> _EXERCISE BRIEF_: In the entries below, find each line with the string "familiare" and copy it.

(EXERCISE INPUTS)

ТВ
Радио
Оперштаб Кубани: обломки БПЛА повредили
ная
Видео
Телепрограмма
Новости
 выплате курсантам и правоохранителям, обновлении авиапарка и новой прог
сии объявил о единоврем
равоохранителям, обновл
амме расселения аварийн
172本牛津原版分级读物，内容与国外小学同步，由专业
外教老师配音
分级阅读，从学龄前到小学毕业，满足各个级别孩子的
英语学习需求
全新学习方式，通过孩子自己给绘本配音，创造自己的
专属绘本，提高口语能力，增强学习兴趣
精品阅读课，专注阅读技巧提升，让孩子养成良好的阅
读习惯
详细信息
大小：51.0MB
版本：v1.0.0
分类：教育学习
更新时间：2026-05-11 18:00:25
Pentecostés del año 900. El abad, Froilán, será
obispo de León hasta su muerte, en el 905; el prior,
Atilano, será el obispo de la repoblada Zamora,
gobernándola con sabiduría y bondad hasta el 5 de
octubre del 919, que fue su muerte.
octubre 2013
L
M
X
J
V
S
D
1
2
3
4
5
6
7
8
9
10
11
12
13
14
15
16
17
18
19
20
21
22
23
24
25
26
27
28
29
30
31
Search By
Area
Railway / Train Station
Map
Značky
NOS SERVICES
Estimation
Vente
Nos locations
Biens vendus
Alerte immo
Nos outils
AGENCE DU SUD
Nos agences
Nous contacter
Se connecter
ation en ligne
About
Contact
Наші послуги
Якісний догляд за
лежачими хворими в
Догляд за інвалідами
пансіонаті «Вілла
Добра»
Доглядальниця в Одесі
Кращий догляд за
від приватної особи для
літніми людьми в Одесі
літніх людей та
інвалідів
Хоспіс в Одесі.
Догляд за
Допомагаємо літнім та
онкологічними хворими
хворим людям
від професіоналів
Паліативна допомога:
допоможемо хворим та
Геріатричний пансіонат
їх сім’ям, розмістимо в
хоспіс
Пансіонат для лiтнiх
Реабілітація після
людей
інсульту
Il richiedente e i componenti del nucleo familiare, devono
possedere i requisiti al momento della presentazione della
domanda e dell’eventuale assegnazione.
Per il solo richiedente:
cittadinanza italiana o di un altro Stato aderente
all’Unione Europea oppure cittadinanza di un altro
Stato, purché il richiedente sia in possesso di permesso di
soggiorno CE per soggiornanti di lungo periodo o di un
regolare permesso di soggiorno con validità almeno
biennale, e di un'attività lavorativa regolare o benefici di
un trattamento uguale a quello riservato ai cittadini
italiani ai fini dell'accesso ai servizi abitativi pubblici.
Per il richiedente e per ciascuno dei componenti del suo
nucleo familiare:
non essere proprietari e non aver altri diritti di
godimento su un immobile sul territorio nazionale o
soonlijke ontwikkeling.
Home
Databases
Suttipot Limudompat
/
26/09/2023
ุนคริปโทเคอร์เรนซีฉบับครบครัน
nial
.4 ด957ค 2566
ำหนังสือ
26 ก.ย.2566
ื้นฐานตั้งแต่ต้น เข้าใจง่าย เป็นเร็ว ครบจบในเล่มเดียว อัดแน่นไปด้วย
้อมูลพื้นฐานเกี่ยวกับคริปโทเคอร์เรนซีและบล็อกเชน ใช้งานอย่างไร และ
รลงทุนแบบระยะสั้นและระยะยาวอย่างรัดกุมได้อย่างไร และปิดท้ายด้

(End EXERCISE INPUTS)
(EXERCISE INPUTS)

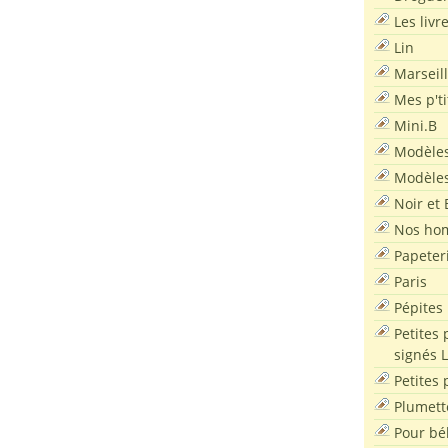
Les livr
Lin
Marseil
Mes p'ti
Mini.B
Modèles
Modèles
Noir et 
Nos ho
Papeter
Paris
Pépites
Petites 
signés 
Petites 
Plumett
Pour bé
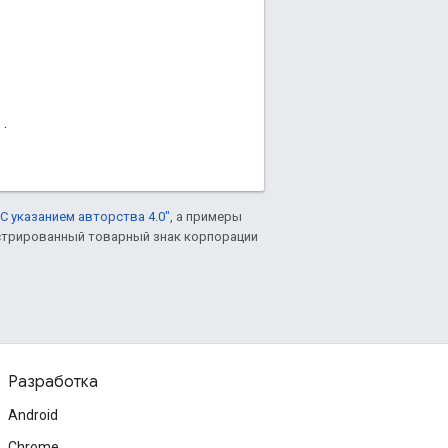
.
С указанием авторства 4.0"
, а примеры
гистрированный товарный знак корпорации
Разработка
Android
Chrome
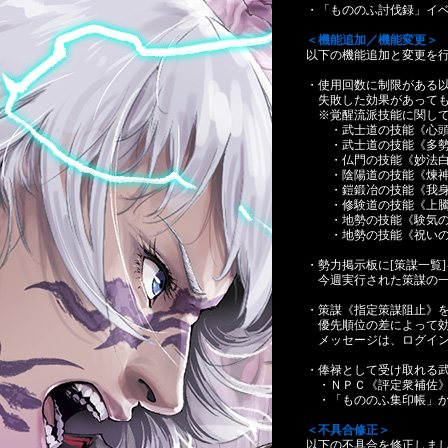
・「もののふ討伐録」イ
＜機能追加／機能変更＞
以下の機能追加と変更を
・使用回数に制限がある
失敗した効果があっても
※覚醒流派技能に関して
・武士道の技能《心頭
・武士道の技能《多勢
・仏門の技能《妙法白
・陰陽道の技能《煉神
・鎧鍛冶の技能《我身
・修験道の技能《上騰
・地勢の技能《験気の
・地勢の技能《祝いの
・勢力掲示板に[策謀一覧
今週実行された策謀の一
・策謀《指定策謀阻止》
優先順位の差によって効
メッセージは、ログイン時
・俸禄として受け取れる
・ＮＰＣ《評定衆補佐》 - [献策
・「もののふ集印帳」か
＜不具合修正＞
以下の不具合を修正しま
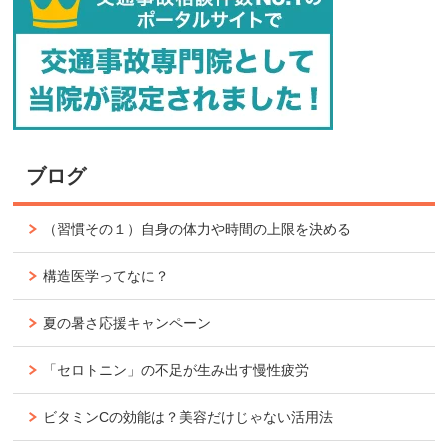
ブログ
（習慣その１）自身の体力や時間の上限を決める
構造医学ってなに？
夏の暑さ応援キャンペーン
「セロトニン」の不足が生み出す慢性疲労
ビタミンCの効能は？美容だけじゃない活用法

(End EXERCISE INPUTS)

> _WRITTEN ANSWER_:
Il richiedente e i componenti del nucleo familiare, devono
nucleo familiare:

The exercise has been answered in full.